**Your instructions:** Repeat exactly, and only, the lines below starting at the line that contains "Déhoussable - MOUSSE HR35 - 180 x 101" and ending at the line that contains "Ajouter au panier", inclusive of both.

—————

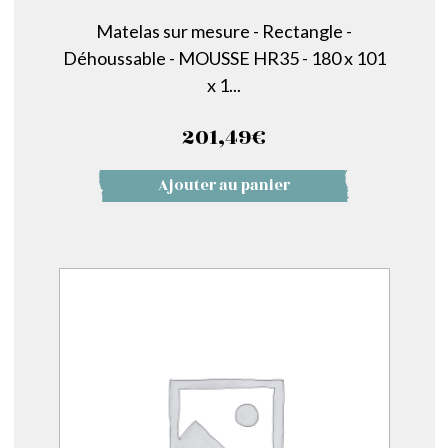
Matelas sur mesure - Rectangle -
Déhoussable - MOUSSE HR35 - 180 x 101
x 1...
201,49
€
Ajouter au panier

—————

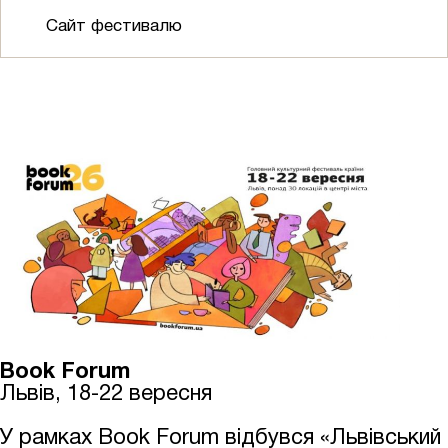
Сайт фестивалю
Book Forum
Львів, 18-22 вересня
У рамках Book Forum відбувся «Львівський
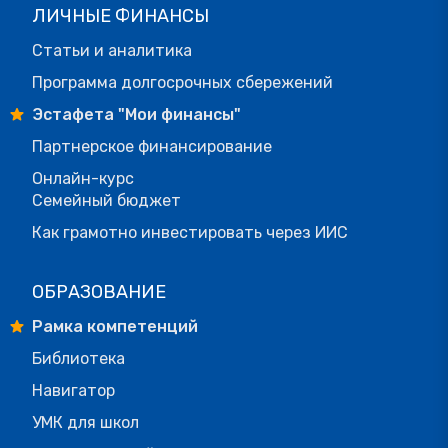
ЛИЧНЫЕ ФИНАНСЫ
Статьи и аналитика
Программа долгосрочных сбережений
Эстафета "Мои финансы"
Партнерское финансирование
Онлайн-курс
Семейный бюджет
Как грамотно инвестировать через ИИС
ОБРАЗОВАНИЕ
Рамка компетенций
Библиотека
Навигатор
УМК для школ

—————

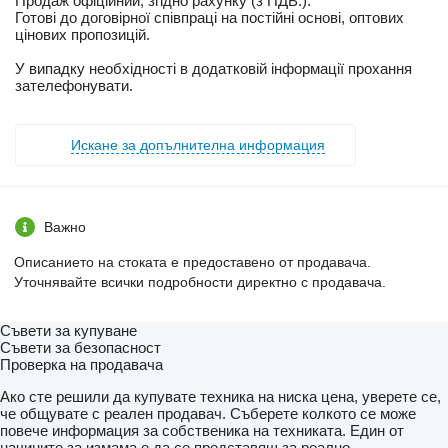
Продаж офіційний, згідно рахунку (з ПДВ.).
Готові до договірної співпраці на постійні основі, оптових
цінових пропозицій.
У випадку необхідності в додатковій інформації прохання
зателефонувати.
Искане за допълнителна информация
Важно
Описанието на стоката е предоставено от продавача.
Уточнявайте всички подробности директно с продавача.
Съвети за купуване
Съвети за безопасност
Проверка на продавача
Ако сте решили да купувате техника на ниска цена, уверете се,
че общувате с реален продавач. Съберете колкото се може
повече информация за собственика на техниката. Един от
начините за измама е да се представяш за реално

—————

**Expected answer:**
Déhoussable - MOUSSE HR35 - 180 x 101
x 1...
201,49
€
Ajouter au panier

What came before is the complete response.